Department of Communications, Information Technology and the Arts (DCITA)

Department overview
- Formed: 21 October 1998
- Preceding Department: Department of Communications and the Arts;
- Dissolved: 3 December 2007
- Superseding Department: Department of Broadband, Communications and the Digital Economy;
- Jurisdiction: Commonwealth of Australia
- Ministers responsible: Richard Alston, Minister (1998–2003); Daryl Williams, Minister (2003–2004); Helen Coonan, Minister (2004–2007);
- Department executives: Neville Stevens, Secretary (1998–2001); Ian Watt, Secretary (2001); Helen Williams, Secretary (2001–2007); Patricia Scott, Secretary (2007);
- Website: dcita.gov.au

= Department of Communications, Information Technology and the Arts =

Australian government department, 1998–2007

The Department of Communications, Information Technology and the Arts (DCITA) was an Australian government department that existed between October 1998 and December 2007. The department was closed on 3 December 2007 and its authority was transferred to the Department of Broadband, Communications and the Digital Economy.

==Scope==
While operational, information about the department's functions and government funding allocation originally could be found in the Administrative Arrangements Orders, the annual Portfolio Budget Statements and in the department's annual reports. At the time of its creation, the department was responsible for:
- Australia's postal and telecommunications services
- Management of the electromagnetic spectrum
- Broadcasting services
- Management of government records
- Centenary of federation
- Cultural affairs, including support for the arts
- National policy issues relating to the information economy
- Information and communication industries development, electronic commerce and business on-line and year 2000 issues
- Government on-line delivery and information technology and communications management, excluding IT outsourcing

==Structure==
The department was an Australian Public Service department, staffed by officials who were responsible to the Minister for Communications, Information Technology and the Arts.

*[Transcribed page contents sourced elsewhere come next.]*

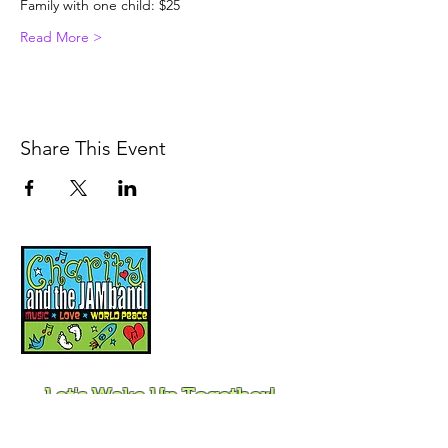
Family with one child: $25
Read More >
Share This Event
Music, Movement and
Mindfulness for
Children, Families and
Communities
Let's Wake Up Together!
415-425-0372
|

==Arrangements for outside participation and public involvement==
The department had an ongoing involvement with the following bodies some of which played a role in consulting with the community and industry:
- Collections Council of Australia
- Committee on Taxation Incentives for the Arts
- Community Broadcasting Foundation
- Contemporary Music Touring Program Committee
- Cultural Ministers Council (CMC)
- Digital Content Industry Action Agenda Strategic Industry Leaders Group
- Festivals Australia Committee
- Film Certification Advisory Board
- Media and Communications Council (MACC)
- National Portrait Gallery Board
- Networking the Nation Board
- Online Council
- Online and Communications Council including its Regional Communications and Indigenous Telecommunications Working Groups
- Playing Australia Committee
- Public Lending Right (PLR) Committee
- Sport and Recreation Ministers Council (SR MC)
- Visions of Australia Committee

==Sources==
Department of Communications, Information Technology and the Arts (1999). "Department of Communications, Information Technology and the Arts Annual Report 1998-1999"

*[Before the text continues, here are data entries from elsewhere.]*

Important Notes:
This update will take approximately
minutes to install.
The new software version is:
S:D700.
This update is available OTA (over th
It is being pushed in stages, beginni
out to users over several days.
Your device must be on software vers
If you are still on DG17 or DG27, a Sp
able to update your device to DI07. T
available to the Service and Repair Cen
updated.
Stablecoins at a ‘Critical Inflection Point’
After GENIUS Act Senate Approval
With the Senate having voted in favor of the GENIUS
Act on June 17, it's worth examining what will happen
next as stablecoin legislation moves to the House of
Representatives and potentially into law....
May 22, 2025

Department of Communications, Information Technology and the Arts (2000). "Department of Communications, Information Technology and the Arts Annual Report 1999-2000"

Department of Communications, Information Technology and the Arts (2001). "Department of Communications, Information Technology and the Arts Annual Report 2000-2001"

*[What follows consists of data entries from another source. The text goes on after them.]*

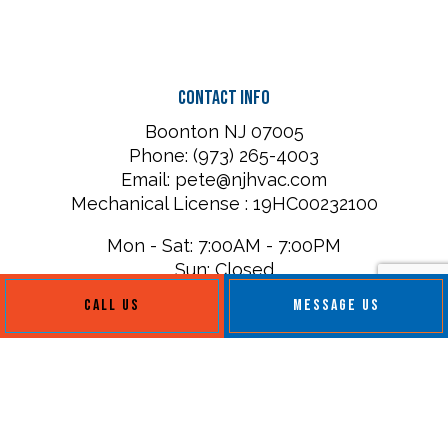
Contact Info
Boonton NJ 07005
Phone: (973) 265-4003
Email: pete@njhvac.com
Mechanical License : 19HC00232100
Mon - Sat: 7:00AM - 7:00PM
Sun: Closed
CALL US
MESSAGE US
Payment Methods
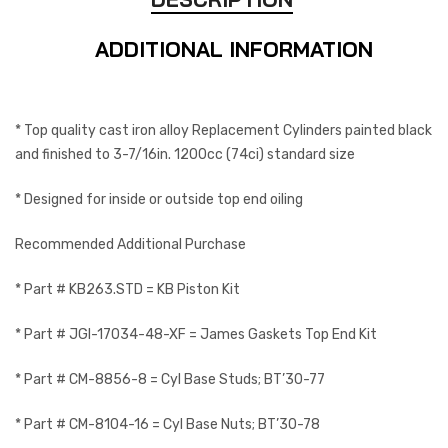
ADDITIONAL INFORMATION
* Top quality cast iron alloy Replacement Cylinders painted black
and finished to 3-7/16in. 1200cc (74ci) standard size
* Designed for inside or outside top end oiling
Recommended Additional Purchase
* Part # KB263.STD = KB Piston Kit
* Part # JGI-17034-48-XF = James Gaskets Top End Kit
* Part # CM-8856-8 = Cyl Base Studs; BT’30-77
* Part # CM-8104-16 = Cyl Base Nuts; BT’30-78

Department of Communications, Information Technology and the Arts (2002). "Department of Communications, Information Technology and the Arts Annual Report 2001-02"

Department of Communications, Information Technology and the Arts (2003). "Department of Communications, Information Technology and the Arts Annual Report 2002-03"

Department of Communications, Information Technology and the Arts (2004). "Department of Communications, Information Technology and the Arts Annual Report 2003-04"

Department of Communications, Information Technology and the Arts (2005). "Department of Communications, Information Technology and the Arts Annual Report 2004-05"

Department of Communications, Information Technology and the Arts (2006). "Department of Communications, Information Technology and the Arts Annual Report 2005-06"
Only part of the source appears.